Revenant sur l’état d’avancement du dossier FRIVAO, l’avocat Willy Wenga précise que la Cour n’a pas encore abordé le fond de l’affaire. La phase actuelle est consacrée à l’identification des intervenants et à la clarification de leurs rôles respectifs. « Nous sommes dans une étape préparatoire. La Cour organise les débats en identifiant qui intervient et à quel titre. Il ne s’agit nullement d’un examen des responsabilités pénales à ce stade », a-t-il expliqué, appelant à éviter toute confusion autour de la comparution annoncée.
Sur le cas spécifique de Teddy Lwamba Muba, Willy Wenga Ilombe se montre catégorique : le Directeur général de la SNEL n’est en aucun cas poursuivi.
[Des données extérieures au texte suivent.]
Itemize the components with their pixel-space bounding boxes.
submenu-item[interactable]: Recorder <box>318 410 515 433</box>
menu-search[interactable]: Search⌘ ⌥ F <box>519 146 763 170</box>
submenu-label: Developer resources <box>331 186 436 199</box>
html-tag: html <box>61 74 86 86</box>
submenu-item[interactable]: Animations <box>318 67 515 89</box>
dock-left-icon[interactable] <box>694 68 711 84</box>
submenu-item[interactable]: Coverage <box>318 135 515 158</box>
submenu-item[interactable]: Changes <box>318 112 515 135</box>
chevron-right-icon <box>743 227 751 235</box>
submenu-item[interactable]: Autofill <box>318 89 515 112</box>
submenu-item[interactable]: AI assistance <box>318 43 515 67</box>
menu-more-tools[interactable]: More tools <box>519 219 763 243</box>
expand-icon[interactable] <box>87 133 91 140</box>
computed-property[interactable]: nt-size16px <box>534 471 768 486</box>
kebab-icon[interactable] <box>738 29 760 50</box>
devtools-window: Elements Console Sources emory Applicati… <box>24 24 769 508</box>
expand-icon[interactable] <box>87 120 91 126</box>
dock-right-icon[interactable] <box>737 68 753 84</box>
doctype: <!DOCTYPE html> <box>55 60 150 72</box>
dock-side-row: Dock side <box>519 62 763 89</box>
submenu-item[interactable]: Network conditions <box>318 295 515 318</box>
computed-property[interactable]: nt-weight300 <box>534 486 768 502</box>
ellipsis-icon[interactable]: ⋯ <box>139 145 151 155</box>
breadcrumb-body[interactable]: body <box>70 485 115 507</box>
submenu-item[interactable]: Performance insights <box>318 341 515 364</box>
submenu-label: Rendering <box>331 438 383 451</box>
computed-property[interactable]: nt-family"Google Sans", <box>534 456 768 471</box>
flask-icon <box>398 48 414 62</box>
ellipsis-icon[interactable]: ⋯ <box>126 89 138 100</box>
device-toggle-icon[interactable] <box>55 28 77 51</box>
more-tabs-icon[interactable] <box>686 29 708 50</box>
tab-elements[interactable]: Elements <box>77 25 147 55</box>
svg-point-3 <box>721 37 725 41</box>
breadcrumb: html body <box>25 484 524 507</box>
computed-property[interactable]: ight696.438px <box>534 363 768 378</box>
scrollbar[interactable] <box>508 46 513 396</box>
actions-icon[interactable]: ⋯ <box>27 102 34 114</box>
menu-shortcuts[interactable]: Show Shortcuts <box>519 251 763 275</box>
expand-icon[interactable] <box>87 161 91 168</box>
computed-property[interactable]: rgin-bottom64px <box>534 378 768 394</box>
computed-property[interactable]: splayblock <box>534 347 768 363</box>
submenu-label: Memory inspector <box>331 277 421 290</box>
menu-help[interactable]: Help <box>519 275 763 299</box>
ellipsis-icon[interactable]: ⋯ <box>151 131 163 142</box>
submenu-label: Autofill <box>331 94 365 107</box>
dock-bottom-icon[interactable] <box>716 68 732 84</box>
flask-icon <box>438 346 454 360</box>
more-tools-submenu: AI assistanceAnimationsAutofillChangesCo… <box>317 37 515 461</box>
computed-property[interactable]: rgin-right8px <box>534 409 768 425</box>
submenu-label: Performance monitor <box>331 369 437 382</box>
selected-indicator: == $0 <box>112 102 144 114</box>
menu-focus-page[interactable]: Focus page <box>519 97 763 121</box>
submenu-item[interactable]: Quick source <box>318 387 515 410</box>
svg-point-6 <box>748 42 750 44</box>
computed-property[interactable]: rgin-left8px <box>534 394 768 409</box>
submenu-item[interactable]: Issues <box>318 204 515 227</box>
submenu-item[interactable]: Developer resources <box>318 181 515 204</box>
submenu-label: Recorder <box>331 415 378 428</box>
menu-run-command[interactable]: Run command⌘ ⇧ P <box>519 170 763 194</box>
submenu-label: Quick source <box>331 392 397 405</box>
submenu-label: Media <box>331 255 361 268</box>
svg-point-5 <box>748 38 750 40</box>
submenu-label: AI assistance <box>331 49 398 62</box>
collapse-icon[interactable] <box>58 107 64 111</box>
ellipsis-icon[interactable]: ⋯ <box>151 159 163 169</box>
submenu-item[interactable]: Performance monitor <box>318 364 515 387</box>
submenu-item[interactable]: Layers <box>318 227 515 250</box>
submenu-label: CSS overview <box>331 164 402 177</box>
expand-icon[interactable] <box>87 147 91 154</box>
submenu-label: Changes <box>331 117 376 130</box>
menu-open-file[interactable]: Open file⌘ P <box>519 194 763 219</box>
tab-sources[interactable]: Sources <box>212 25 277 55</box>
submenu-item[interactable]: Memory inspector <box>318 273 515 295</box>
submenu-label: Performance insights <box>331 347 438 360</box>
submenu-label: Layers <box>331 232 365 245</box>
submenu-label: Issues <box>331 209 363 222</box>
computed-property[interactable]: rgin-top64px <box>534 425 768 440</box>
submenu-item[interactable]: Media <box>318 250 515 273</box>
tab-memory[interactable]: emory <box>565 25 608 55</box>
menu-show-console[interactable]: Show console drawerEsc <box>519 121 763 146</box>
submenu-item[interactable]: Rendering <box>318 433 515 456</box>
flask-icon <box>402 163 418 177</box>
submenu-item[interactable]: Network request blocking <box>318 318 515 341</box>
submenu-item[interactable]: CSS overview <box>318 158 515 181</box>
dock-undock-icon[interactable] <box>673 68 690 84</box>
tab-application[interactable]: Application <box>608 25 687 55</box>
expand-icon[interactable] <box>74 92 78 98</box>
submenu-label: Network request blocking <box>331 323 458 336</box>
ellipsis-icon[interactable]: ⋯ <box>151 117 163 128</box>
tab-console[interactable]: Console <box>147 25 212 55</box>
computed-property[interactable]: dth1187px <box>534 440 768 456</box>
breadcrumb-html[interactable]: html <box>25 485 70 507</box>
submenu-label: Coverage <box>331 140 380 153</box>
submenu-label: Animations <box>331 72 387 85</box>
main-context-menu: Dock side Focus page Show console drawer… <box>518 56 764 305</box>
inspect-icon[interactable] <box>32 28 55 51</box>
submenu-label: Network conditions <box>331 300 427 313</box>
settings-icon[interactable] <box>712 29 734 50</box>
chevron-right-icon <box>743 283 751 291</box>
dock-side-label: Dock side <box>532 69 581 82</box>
Initialement cité comme témoin, il sera entendu en qualité de renseignant, en raison de son expérience passée en tant que ministre des Ressources hydrauliques. « Il vient éclairer la Cour sur des éléments précis liés aux relations entre la SNEL et le FRIVAO. Il ne répond à aucune accusation », a-t-il insisté.
Il rappelle en outre le cadre institutionnel de la SNEL, entreprise publique soumise à une double tutelle : administrative, assurée par le ministère du Portefeuille, et technique, relevant du ministère des Ressources hydrauliques. Dans cette configuration, le ministre sectoriel n’intervient ni dans la gestion financière ni dans les décisions commerciales de l’entreprise. « Il est essentiel de comprendre que le ministre des Ressources hydrauliques n’est pas gestionnaire de la SNEL. Son rôle est technique et administratif, non financier », a-t-il souligné.
Par ailleurs, Teddy Lwamba Muba avait déjà été entendu par le Parquet général près la Cour de cassation, où il avait fourni des explications et versé des pièces au dossier. Ces éléments ont contribué à l’évolution de la procédure, avant que certaines zones d’ombre ne nécessitent des éclaircissements supplémentaires. Sa comparution actuelle s’inscrit donc dans une logique d’appui à la manifestation de la vérité. « Il s’agit d’un apport technique, pas d’une mise en cause », a précisé Willy Wenga.
Face à la persistance des rumeurs, Willy Wenga dénonce une campagne de désinformation visant à ternir l’image du DG de la SNEL. « Affirmer qu’il pourrait devenir prévenu est juridiquement infondé. Ce sont des contrevérités destinées à induire l’opinion en erreur », a-t-il affirmé, appelant à un traitement responsable de l’information.
Willy Wenga Ilombe recentre le débat sur le respect des règles de procédure et rappelle que seule la Cour est habilitée à qualifier les faits et les responsabilités. À ce stade, Teddy Lwamba Muba demeure un simple renseignant appelé à éclairer la justice, loin des accusations relayées dans certains milieux.